Dessa forma, teríamos um crescimento baseado na “segurança” dos investidores privados para, num futuro longínquo, buscar ter políticas de redução da desigualdade social. Dos 198,4 bilhões previstos em investimentos, 69,2 bilhões de reais devem ser realizados entre 2015 e 2018 e os outros 129,2 bilhões a partir de 2019. Com sorte, feliz 2020!
Três questões são chave:
1) o crescimento do capital privado por meio da redução do “risco regulatório”, combinado ao incremento do sistema da dívida pública (alta dos juros e aumento superávit primário) são os mecanismos mais estruturantes da desigualdade social, pois ele pressupõe relações salariais precárias, endividamento das famílias e redução de gastos públicos nas áreas sociais;
2) a composição dos “investimentos” tendo as ferrovias e rodovias como carro-chefe (R$ 152,5 bilhões somadas, 76,9% do total) responde às necessidades do capital exportador de commodities aumentando as divisas em dólar e dificultando o desenvolvimento da indústria, o que aprofunda a dependência do Brasil aos países centrais. Por outro lado, há uma aposta de que o mercado financeiro absorva a demanda por dinheiro, já que o BNDES financiará menos do que os projetos anteriores (“apenas” 70%), e as empresas deverão alavancar o volume de recursos emitindo títulos de dívidas (debêntures), o que alimenta ainda mais o poder do capital financeiro, o verdadeiro responsável pela crise;
3) por fim, também responde aos interesses subimperialistas das burguesias chinesa e brasileira. A ferrovia bioceânica que é o principal projeto do pacote, levando R$ 40 bilhões de investimento, passará pelos estados do Acre, Rondônia, Mato Grosso e Goiás, os dois últimos celeiros do agrobusiness (especialmente da soja) e os dois primeiros fronteiriços com Peru e Bolívia, países já bastante subjugados pelos nosso interesses “nacionais” e menina dos olhos dos chineses, pois são países riquíssimos em minérios.
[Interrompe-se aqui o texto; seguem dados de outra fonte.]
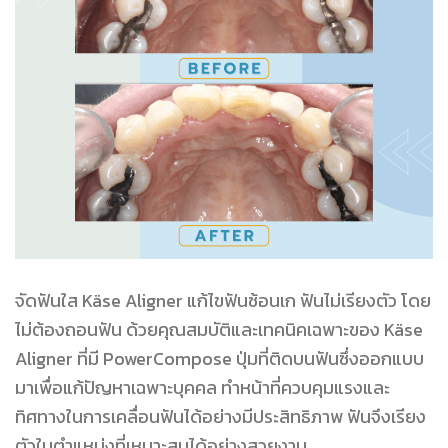
จัดฟันใส Käse Aligner แก้ไขฟันซ้อนเก ฟันไม่เรียงตัว โดย
ไม่ต้องถอนฟัน ด้วยคุณสมบัติและเทคนิคเฉพาะของ Käse
Aligner ที่มี PowerCompose ปุ่มที่ติดบนฟันซึ่งออกแบบ
มาเพื่อแก้ปัญหาเฉพาะบุคคล ทำหน้าที่ควบคุมแรงและ
ทิศทางในการเคลื่อนฟันได้อย่างมีประสิทธิภาพ ฟันจึงเรียง
ตัวในตำแหน่งที่เหมาะสมได้อย่างสวยงาม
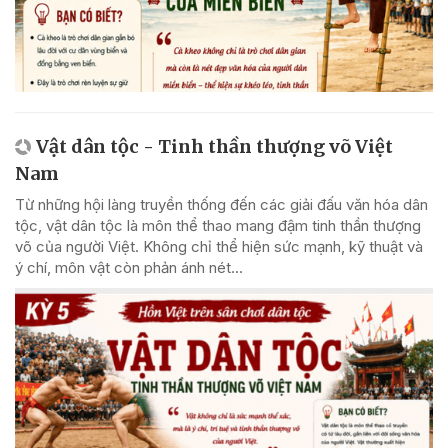
Vật dân tộc - Tinh thần thượng võ Việt
Nam
Từ những hội làng truyền thống đến các giải đấu văn hóa dân
tộc, vật dân tộc là môn thể thao mang đậm tinh thần thượng
võ của người Việt. Không chỉ thể hiện sức mạnh, kỹ thuật và
ý chí, môn vật còn phản ánh nét...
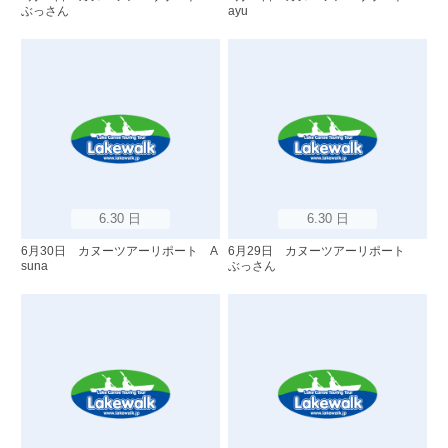
ぶっさん
ayu
6.30 日
6.30 日
6月30日 カヌーツアーリポート A
6月29日 カヌーツアーリポート
suna
ぶっさん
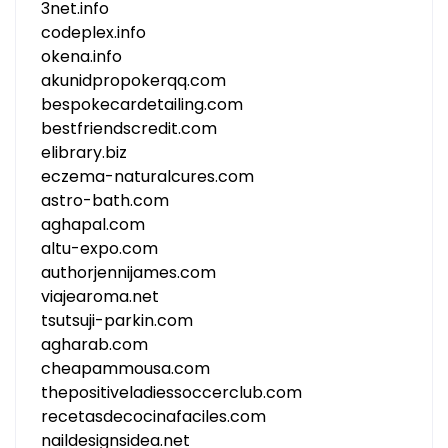
3net.info
codeplex.info
okena.info
akunidpropokerqq.com
bespokecardetailing.com
bestfriendscredit.com
elibrary.biz
eczema-naturalcures.com
astro-bath.com
aghapal.com
altu-expo.com
authorjennijames.com
viajearoma.net
tsutsuji-parkin.com
agharab.com
cheapammousa.com
thepositiveladiessoccerclub.com
recetasdecocinafaciles.com
naildesignsidea.net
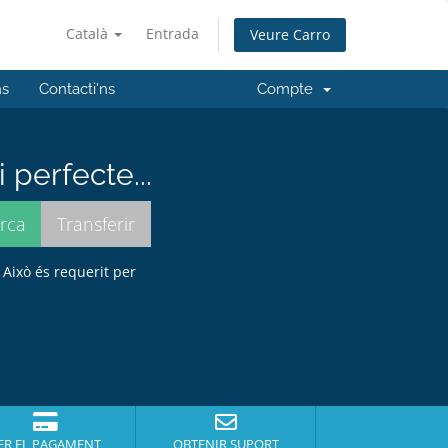
Català
Entrada
Veure Carro
ns
Contacti'ns
Compte
perfecte...
 Això és requerit per
ER EL PAGAMENT
OBTENIR SUPORT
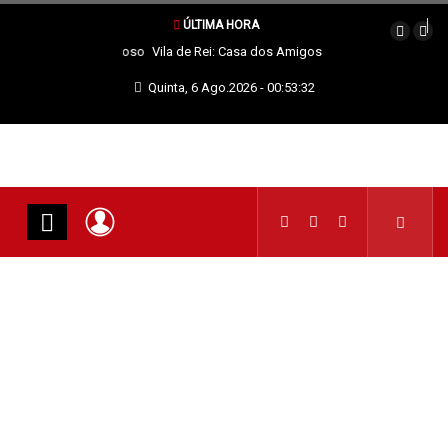
ÚLTIMA HORA
Vila de Rei: Casa dos Amigos do Pisão vence Torneio de Futsal
Interassociações
Quinta, 6 Ago.2026 - 00:53:33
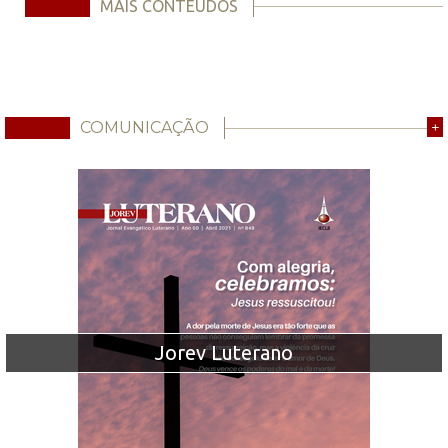
MAIS CONTEÚDOS
COMUNICAÇÃO
+
Jorev Luterano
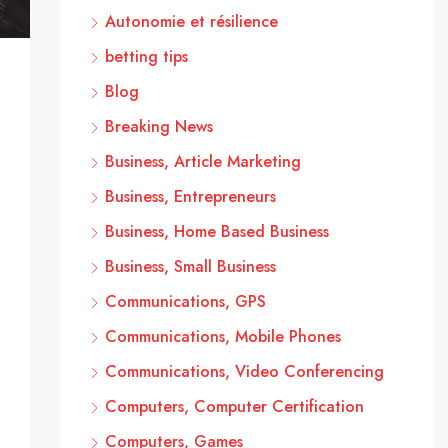
Autonomie et résilience
betting tips
Blog
Breaking News
Business, Article Marketing
Business, Entrepreneurs
Business, Home Based Business
Business, Small Business
Communications, GPS
Communications, Mobile Phones
Communications, Video Conferencing
Computers, Computer Certification
Computers, Games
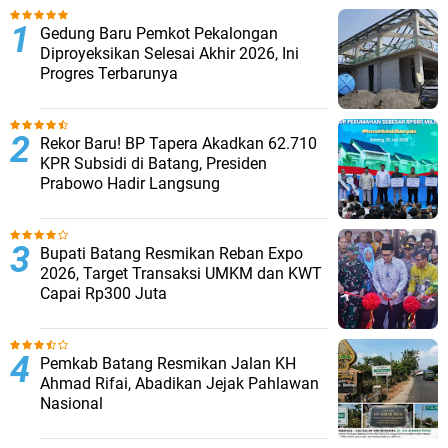
Gedung Baru Pemkot Pekalongan
Diproyeksikan Selesai Akhir 2026, Ini
Progres Terbarunya
Rekor Baru! BP Tapera Akadkan 62.710
KPR Subsidi di Batang, Presiden
Prabowo Hadir Langsung
Bupati Batang Resmikan Reban Expo
2026, Target Transaksi UMKM dan KWT
Capai Rp300 Juta
Pemkab Batang Resmikan Jalan KH
Ahmad Rifai, Abadikan Jejak Pahlawan
Nasional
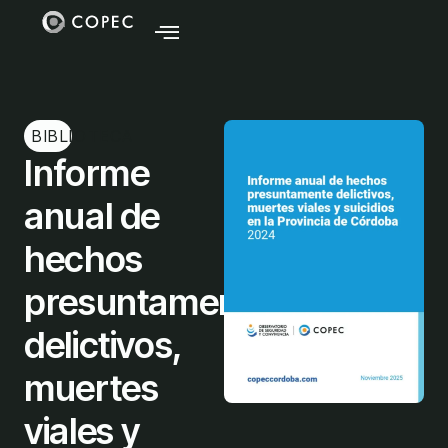
BIBLIOTECA
Informe
anual de
hechos
presuntamente
delictivos,
muertes
viales y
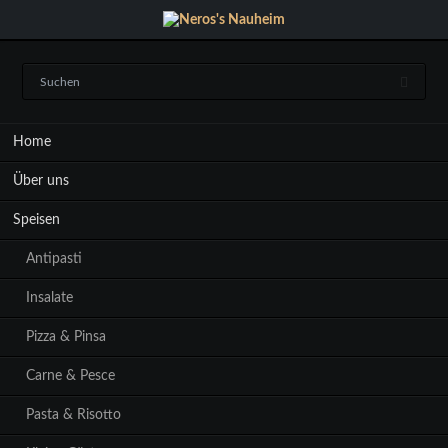
Navigation
Home
überspringen
Über uns
Speisen
Antipasti
Insalate
Pizza & Pinsa
Carne & Pesce
Pasta & Risotto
Ou seja, o pacote que pretende salvar a economia, nada mais é do que a produção de mais desigualdade e dependência, as verdadeiras raízes de sua crise.
Rebatendo as críticas de que o governo ajusta apenas os salários e os direitos dos de baixo, enriquecendo os de cima, a resposta de Nelson Barbosa (ministro do Planejamento do governo Dilma) foi: “É o momento de construirmos as bases para o novo momento com ampliação dos ganhos sociais e para o ganho na produtividade. Com isso, poderemos crescer mais e aumentar a distribuição de renda”.
Qualquer semelhança com a famosa frase de Delfim Neto “crescer o bolo para depois dividir”, não é mera coincidência. A tese do crescimento como redutor da desigualdade já foi mil vezes derrubada, mas o governo seguirá insistindo em enxugar o gelo. “Não faltará dinheiro” para este pacote, faltará para a saúde, educação… e todas aquelas coisas que eles só lembram em época de eleição.